Article original : Autism experts question HHS statements on Tylenol, leucovorin
Traduction :
Le 22 septembre 2025, le secrétaire à la Santé et aux Services sociaux (HHS) Robert F. Kennedy Jr. a fait plusieurs mises à jour concernant son engagement, pris en mai, de fournir des réponses quant aux causes de l’augmentation apparente de la prévalence de l’autisme aux États-Unis au fil du temps.
Kennedy a déclaré qu’à la lumière des preuves montrant un lien entre l’utilisation de l’acétaminophène (Tylenol) pendant la grossesse et l’autisme, le HHS ajouterait une mise en garde sur l’étiquette du médicament et informerait tous les médecins afin qu’ils incitent les femmes enceintes à réduire leur consommation de cet analgésique. Il a également réitéré ses déclarations concernant l’étude d’un lien entre l’autisme et les vaccins. (Comme l’a rapporté The Transmitter, aucune preuve à ce jour n’indique que les vaccins ou l’acétaminophène causent l’autisme.)
Dans le cadre de la conférence de presse, à laquelle ont participé plusieurs intervenants, Marty Makary, commissaire de la Food and Drug Administration américaine, a déclaré que l’agence approuverait la leucovorine (acide folinique) comme traitement de l’autisme chez les enfants présentant une carence cérébrale en folate. Un communiqué de presse de la FDA a indiqué qu’elle avait entamé la procédure d’autorisation de ce complément alimentaire pour les personnes présentant une carence cérébrale en folate et chez lesquelles on observe des retards de développement associés à des traits autistiques.

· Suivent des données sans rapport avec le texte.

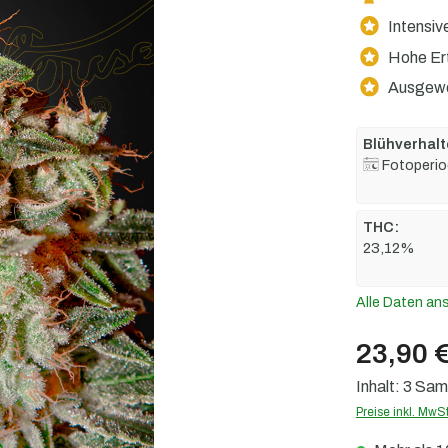
Intensiv
Hohe Er
Ausgewo
Blühverhalt
Fotoperio
THC:
23,12%
Alle Daten an
23,90 
Inhalt:
3 Sa
Preise inkl. MwS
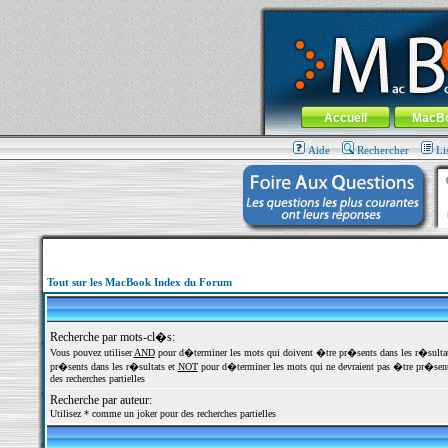
MacBook-fr.com : 100% Apple... 100% nom
Aller au contenu
-
Aller au menu 
Menu général
Accueil
MacB
Aide
Rechercher
Li
Tout sur les MacBook Index du Forum
Recherche par mots-cl�s:
Vous pouvez utiliser
AND
pour d�terminer les mots qui doivent �tre pr�sents dans les r�sulta
pr�sents dans les r�sultats et
NOT
pour d�terminer les mots qui ne devraient pas �tre pr�sents
des recherches partielles
Recherche par auteur:
Utilisez * comme un joker pour des recherches partielles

Mehmet Oz, administrateur des Centers for Medicare and Medicaid Services, a annoncé que la leucovorine serait prise en charge comme traitement pour les enfants autistes ayant reçu une prescription.
En outre, le directeur des National Institutes of Health, Jay Bhattacharya, a annoncé le lancement de l’Autism Data Science Initiative, qui finance à hauteur de 50 millions de dollars 13 projets visant à trouver les causes profondes de l’autisme ou des thérapies pour le traiter.
« La conférence de presse du 22 septembre organisée par le ministère américain de la Santé et des Services sociaux alarme les chercheurs qui ont consacré toute leur carrière à mieux comprendre l’autisme », a déclaré la Coalition of Autism Scientists dans un communiqué. Ce groupe est composé de plus de 260 chercheurs de premier plan dans le domaine de l’autisme aux États-Unis. « Les données citées ne corroborent pas l’affirmation selon laquelle le Tylenol provoque l’autisme et que la leucovorine en est le remède. Elles ne font qu’attiser la peur et suggérer faussement un espoir alors qu’il n’existe pas de réponse simple. »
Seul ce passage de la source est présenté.